The first is the emergence of bacteria, the first living organisms on Earth, which evolved around 3,9 billion years ago.

The second dates back to 2 billion years ago, when groups of bacteria began to “associate”, forming the first eukaryotic cells. Eukaryotic cells originated as groups of previously autonomous bacteria, which then merged to form symbiotic organisms. This is the first example of the gradual incorporation of one level into another: the more complex contain the simpler ones.

The third step is multi-cellularity. According to the oldest fossil evidence, this occurred between 800 and 600 million years ago.

The fourth and last step is the convergence of groups of multi-cellular organisms to form more complex organisms: colonies.
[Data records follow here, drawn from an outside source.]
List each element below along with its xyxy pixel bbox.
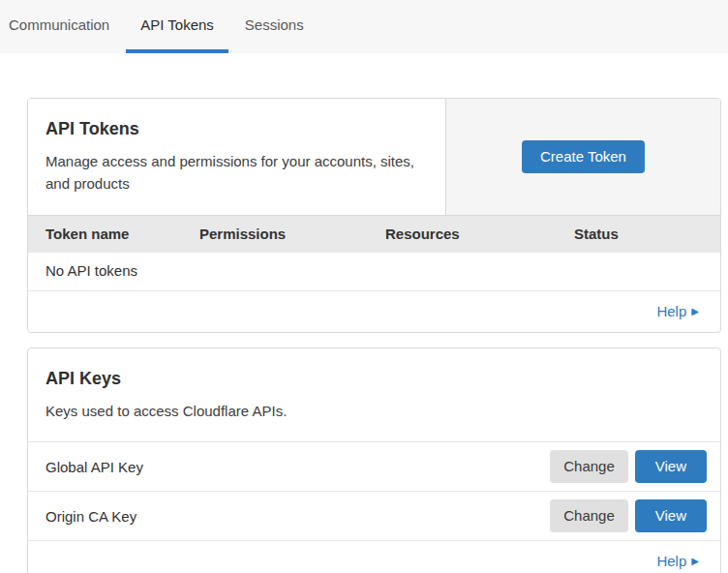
- tab-communication[interactable]: Communication: [1, 0, 124, 53]
- api-tokens-action-panel: Create Token: [445, 99, 720, 215]
- view-origin-ca-key-button[interactable]: View: [635, 499, 707, 532]
- api-tokens-title: API Tokens: [46, 117, 422, 140]
- column-header-status: Status: [574, 225, 720, 244]
- column-header-resources: Resources: [385, 225, 574, 244]
- api-tokens-card-header-text: API Tokens Manage access and permissions…: [28, 99, 445, 215]
- api-tokens-card-header: API Tokens Manage access and permissions…: [28, 99, 720, 215]
- api-tokens-card: API Tokens Manage access and permissions…: [27, 98, 721, 333]
- key-row-origin-ca-key: Origin CA Key Change View: [28, 492, 720, 541]
- api-keys-card: API Keys Keys used to access Cloudflare …: [27, 347, 721, 573]
- view-global-api-key-button[interactable]: View: [635, 450, 707, 483]
- api-keys-help-row: Help▶: [28, 541, 720, 573]
- column-header-token-name: Token name: [46, 225, 199, 244]
- main-content: API Tokens Manage access and permissions…: [27, 98, 721, 573]
- arrow-right-icon: ▶: [691, 307, 699, 317]
- key-name-label: Global API Key: [46, 459, 550, 475]
- change-global-api-key-button[interactable]: Change: [550, 450, 628, 483]
- key-row-global-api-key: Global API Key Change View: [28, 442, 720, 492]
- api-keys-description: Keys used to access Cloudflare APIs.: [46, 400, 703, 422]
- help-link-label: Help: [656, 302, 686, 321]
- column-header-permissions: Permissions: [199, 225, 385, 244]
- tab-api-tokens[interactable]: API Tokens: [126, 0, 228, 53]
- tab-sessions[interactable]: Sessions: [230, 0, 318, 53]
- api-tokens-help-link[interactable]: Help▶: [656, 302, 699, 321]
- change-origin-ca-key-button[interactable]: Change: [550, 499, 628, 532]
- api-tokens-help-row: Help▶: [28, 291, 720, 332]
- api-keys-card-header: API Keys Keys used to access Cloudflare …: [28, 348, 720, 442]
- tokens-empty-row: No API tokens: [28, 253, 720, 291]
- tokens-table-header: Token name Permissions Resources Status: [28, 215, 720, 253]
- api-keys-title: API Keys: [46, 367, 703, 390]
- api-keys-help-link[interactable]: Help▶: [656, 552, 699, 571]
- create-token-button[interactable]: Create Token: [522, 140, 645, 173]
- settings-tab-bar: Communication API Tokens Sessions: [0, 0, 728, 53]
- arrow-right-icon: ▶: [691, 557, 699, 566]
- help-link-label: Help: [656, 552, 686, 571]
- key-name-label: Origin CA Key: [46, 508, 550, 525]
- api-tokens-description: Manage access and permissions for your a…: [46, 150, 422, 195]
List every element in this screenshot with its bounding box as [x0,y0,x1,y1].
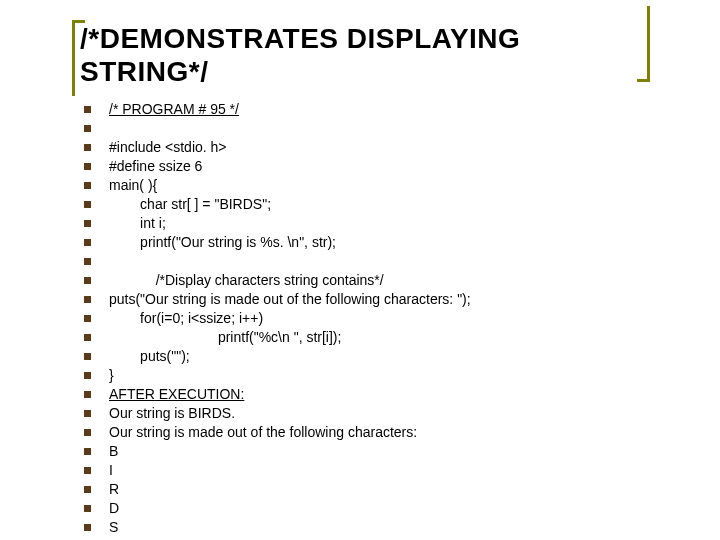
square-bullet-icon [84,258,91,265]
list-item: /*Display characters string contains*/ [84,271,656,290]
square-bullet-icon [84,467,91,474]
square-bullet-icon [84,220,91,227]
list-item-text: puts(""); [109,347,190,366]
list-item-text: Our string is made out of the following … [109,423,417,442]
square-bullet-icon [84,391,91,398]
square-bullet-icon [84,448,91,455]
list-item: main( ){ [84,176,656,195]
list-item-text: R [109,480,119,499]
square-bullet-icon [84,144,91,151]
list-item-text: S [109,518,118,537]
slide: /*DEMONSTRATES DISPLAYING STRING*/ /* PR… [0,0,720,540]
title-rule-left [72,20,85,96]
list-item-text: /*Display characters string contains*/ [109,271,384,290]
list-item: printf("%c\n ", str[i]); [84,328,656,347]
list-item: R [84,480,656,499]
list-item: for(i=0; i<ssize; i++) [84,309,656,328]
list-item-text: int i; [109,214,166,233]
square-bullet-icon [84,315,91,322]
square-bullet-icon [84,524,91,531]
list-item: B [84,442,656,461]
list-item: } [84,366,656,385]
square-bullet-icon [84,372,91,379]
square-bullet-icon [84,239,91,246]
list-item: AFTER EXECUTION: [84,385,656,404]
title-wrap: /*DEMONSTRATES DISPLAYING STRING*/ [80,22,656,88]
list-item: D [84,499,656,518]
list-item: #define ssize 6 [84,157,656,176]
list-item: S [84,518,656,537]
list-item: int i; [84,214,656,233]
list-item: I [84,461,656,480]
square-bullet-icon [84,353,91,360]
slide-body: /* PROGRAM # 95 */ #include <stdio. h>#d… [80,100,656,537]
square-bullet-icon [84,125,91,132]
list-item: #include <stdio. h> [84,138,656,157]
list-item: char str[ ] = "BIRDS"; [84,195,656,214]
list-item-text: /* PROGRAM # 95 */ [109,100,239,119]
list-item: /* PROGRAM # 95 */ [84,100,656,119]
square-bullet-icon [84,429,91,436]
list-item [84,119,656,138]
list-item-text: printf("Our string is %s. \n", str); [109,233,336,252]
list-item-text: D [109,499,119,518]
square-bullet-icon [84,296,91,303]
list-item: printf("Our string is %s. \n", str); [84,233,656,252]
list-item-text: B [109,442,118,461]
slide-title: /*DEMONSTRATES DISPLAYING STRING*/ [80,22,656,88]
list-item-text: main( ){ [109,176,157,195]
square-bullet-icon [84,505,91,512]
square-bullet-icon [84,410,91,417]
list-item-text: puts("Our string is made out of the foll… [109,290,471,309]
square-bullet-icon [84,182,91,189]
list-item: puts("Our string is made out of the foll… [84,290,656,309]
square-bullet-icon [84,163,91,170]
list-item-text: printf("%c\n ", str[i]); [109,328,341,347]
list-item: puts(""); [84,347,656,366]
list-item-text: for(i=0; i<ssize; i++) [109,309,263,328]
square-bullet-icon [84,277,91,284]
square-bullet-icon [84,486,91,493]
list-item [84,252,656,271]
list-item-text: } [109,366,114,385]
list-item-text: #define ssize 6 [109,157,202,176]
title-rule-right [637,6,650,82]
list-item-text: #include <stdio. h> [109,138,227,157]
list-item: Our string is made out of the following … [84,423,656,442]
list-item-text: AFTER EXECUTION: [109,385,244,404]
square-bullet-icon [84,201,91,208]
list-item-text: Our string is BIRDS. [109,404,235,423]
square-bullet-icon [84,106,91,113]
list-item-text: char str[ ] = "BIRDS"; [109,195,271,214]
list-item-text: I [109,461,113,480]
square-bullet-icon [84,334,91,341]
list-item: Our string is BIRDS. [84,404,656,423]
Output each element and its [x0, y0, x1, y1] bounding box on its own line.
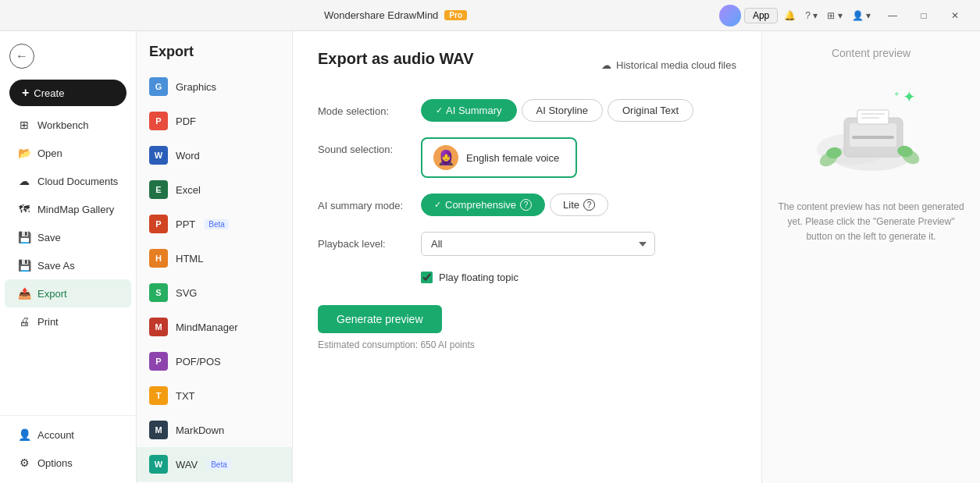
wav-icon: W [149, 455, 168, 474]
print-icon: 🖨 [17, 314, 31, 329]
summary-button-group: ✓ Comprehensive ? Lite ? [421, 194, 736, 216]
voice-name: English female voice [466, 152, 559, 164]
sidebar-label-mindmap: MindMap Gallery [37, 204, 114, 215]
sidebar-label-options: Options [37, 457, 73, 469]
open-icon: 📂 [17, 146, 31, 160]
generate-section: Generate preview Estimated consumption: … [318, 299, 736, 350]
app-title-area: Wondershare EdrawMind Pro [324, 9, 467, 21]
sidebar-label-open: Open [37, 147, 62, 159]
window-controls: — □ ✕ [877, 3, 971, 28]
ai-summary-mode-row: AI summary mode: ✓ Comprehensive ? Lite … [318, 194, 736, 216]
sum-btn-comprehensive[interactable]: ✓ Comprehensive ? [421, 194, 545, 216]
estimated-consumption: Estimated consumption: 650 AI points [318, 339, 736, 350]
format-item-excel[interactable]: E Excel [137, 172, 292, 207]
bell-icon[interactable]: 🔔 [781, 9, 799, 23]
playback-level-row: Playback level: All [318, 232, 736, 256]
comprehensive-info-icon[interactable]: ? [520, 199, 532, 211]
create-button[interactable]: + Create [9, 80, 127, 106]
sidebar-item-print[interactable]: 🖨 Print [5, 307, 131, 336]
svg-rect-4 [852, 136, 894, 139]
format-item-pdf[interactable]: P PDF [137, 104, 292, 138]
main-content: Export as audio WAV ☁ Historical media c… [293, 31, 761, 483]
word-icon: W [149, 146, 168, 165]
user-avatar[interactable] [719, 5, 741, 27]
format-label-txt: TXT [176, 390, 195, 402]
maximize-button[interactable]: □ [908, 3, 939, 28]
playback-controls: All [421, 232, 736, 256]
sidebar-item-export[interactable]: 📤 Export [5, 279, 131, 307]
voice-option-button[interactable]: 🧕 English female voice [421, 137, 577, 178]
svg-rect-5 [857, 110, 889, 124]
mindmanager-icon: M [149, 318, 168, 336]
app-title: Wondershare EdrawMind [324, 9, 438, 21]
saveas-icon: 💾 [17, 258, 31, 272]
format-item-pof[interactable]: P POF/POS [137, 344, 292, 378]
cloud-link[interactable]: ☁ Historical media cloud files [601, 59, 736, 71]
mode-btn-ai-summary[interactable]: ✓ AI Summary [421, 99, 517, 122]
save-icon: 💾 [17, 230, 31, 244]
sidebar-label-saveas: Save As [37, 260, 75, 272]
ai-summary-checkmark: ✓ [436, 105, 443, 115]
pof-icon: P [149, 352, 168, 371]
format-item-markdown[interactable]: M MarkDown [137, 413, 292, 447]
format-item-ppt[interactable]: P PPT Beta [137, 207, 292, 241]
format-item-txt[interactable]: T TXT [137, 378, 292, 413]
summary-controls: ✓ Comprehensive ? Lite ? [421, 194, 736, 216]
sidebar-item-mindmap[interactable]: 🗺 MindMap Gallery [5, 195, 131, 223]
format-item-svg[interactable]: S SVG [137, 275, 292, 310]
sidebar-label-cloud: Cloud Documents [37, 176, 118, 187]
sidebar-item-save[interactable]: 💾 Save [5, 223, 131, 251]
generate-preview-button[interactable]: Generate preview [318, 305, 442, 333]
sidebar-item-workbench[interactable]: ⊞ Workbench [5, 111, 131, 139]
pdf-icon: P [149, 112, 168, 130]
mode-btn-original-text[interactable]: Original Text [608, 99, 693, 122]
export-panel-title: Export [137, 44, 292, 69]
format-item-mindmanager[interactable]: M MindManager [137, 310, 292, 344]
format-item-word[interactable]: W Word [137, 138, 292, 172]
format-label-svg: SVG [176, 287, 197, 299]
pro-badge: Pro [444, 10, 467, 20]
play-floating-checkbox[interactable] [421, 272, 433, 283]
minimize-button[interactable]: — [877, 3, 908, 28]
markdown-icon: M [149, 421, 168, 439]
format-label-wav: WAV [176, 459, 198, 471]
close-button[interactable]: ✕ [939, 3, 971, 28]
voice-avatar: 🧕 [433, 145, 458, 170]
account-icon: 👤 [17, 428, 31, 442]
sidebar-item-options[interactable]: ⚙ Options [5, 449, 131, 477]
sidebar-label-save: Save [37, 232, 61, 243]
sidebar-label-export: Export [37, 288, 67, 300]
sidebar: ← + Create ⊞ Workbench 📂 Open ☁ Cloud Do… [0, 31, 137, 483]
sidebar-item-saveas[interactable]: 💾 Save As [5, 251, 131, 279]
app-button[interactable]: App [744, 8, 778, 23]
format-sidebar: Export G Graphics P PDF W Word E Excel P… [137, 31, 293, 483]
playback-select[interactable]: All [421, 232, 655, 256]
format-item-html[interactable]: H HTML [137, 241, 292, 275]
mode-btn-ai-storyline[interactable]: AI Storyline [522, 99, 603, 122]
play-floating-label: Play floating topic [439, 272, 519, 283]
help-icon[interactable]: ? ▾ [802, 9, 821, 23]
sum-btn-lite[interactable]: Lite ? [550, 194, 608, 216]
format-item-wav[interactable]: W WAV Beta [137, 447, 292, 481]
html-icon: H [149, 249, 168, 268]
grid-icon[interactable]: ⊞ ▾ [824, 9, 845, 23]
cloud-link-text: Historical media cloud files [616, 59, 736, 71]
ppt-icon: P [149, 215, 168, 233]
format-item-graphics[interactable]: G Graphics [137, 69, 292, 104]
svg-icon: S [149, 283, 168, 302]
options-icon: ⚙ [17, 456, 31, 470]
user-menu-icon[interactable]: 👤 ▾ [849, 9, 874, 23]
original-text-label: Original Text [622, 105, 679, 116]
sidebar-label-workbench: Workbench [37, 119, 89, 131]
back-button[interactable]: ← [0, 37, 136, 75]
titlebar: Wondershare EdrawMind Pro App 🔔 ? ▾ ⊞ ▾ … [0, 0, 980, 31]
sidebar-item-cloud[interactable]: ☁ Cloud Documents [5, 167, 131, 195]
format-label-html: HTML [176, 253, 203, 265]
create-label: Create [34, 87, 64, 99]
mindmap-icon: 🗺 [17, 202, 31, 216]
lite-info-icon[interactable]: ? [583, 199, 595, 211]
lite-label: Lite [563, 199, 579, 211]
sidebar-item-open[interactable]: 📂 Open [5, 139, 131, 167]
sidebar-item-account[interactable]: 👤 Account [5, 421, 131, 449]
sound-controls: 🧕 English female voice [421, 137, 736, 178]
The first fossil records, dating back to 480 million years ago, are the bryozoans, organisms that are morphologically similar to corals, although not phylogenetically related to them.

Looking at these crucial moments in the evolution of life, we can see that, over the millennia, the increase in complexity seems to have steadily accelerated. If this trend had continued until the present day, life should by now have reached a very high level of complexity. Yet, at some point the mechanism seems to have stopped: the fifth level has never been reached. But why?

The real unsolved question about complexity, then, is: why did the hierarchical complexity of biological systems not further evolve beyond the level of colonies?

It seems, in fact, that even the most complex life forms, both from a morphological and a hierarchical point of view – humans, for example – are still tied to the first level, the simplest one. Despite this gradual incorporation of the previous levels into the next, the most complex organisms are still dependent on bacteria. Every human being, for example, carries within him, alongside the multiple evolutionary symbioses already mentioned, an immense ecosystem composed of bacteria and other micro-organisms. All levels are represented within every single human being: from individual bacteria, to eukaryotes, to multicellular organisms, to colonies», Professor McShea concludes.

We humans, the supposed acme of creation, are not fundamentally different from bacteria, which are the basis of the evolutionary path of life on Earth. The “great chain of being” is, therefore, definitely rebutted.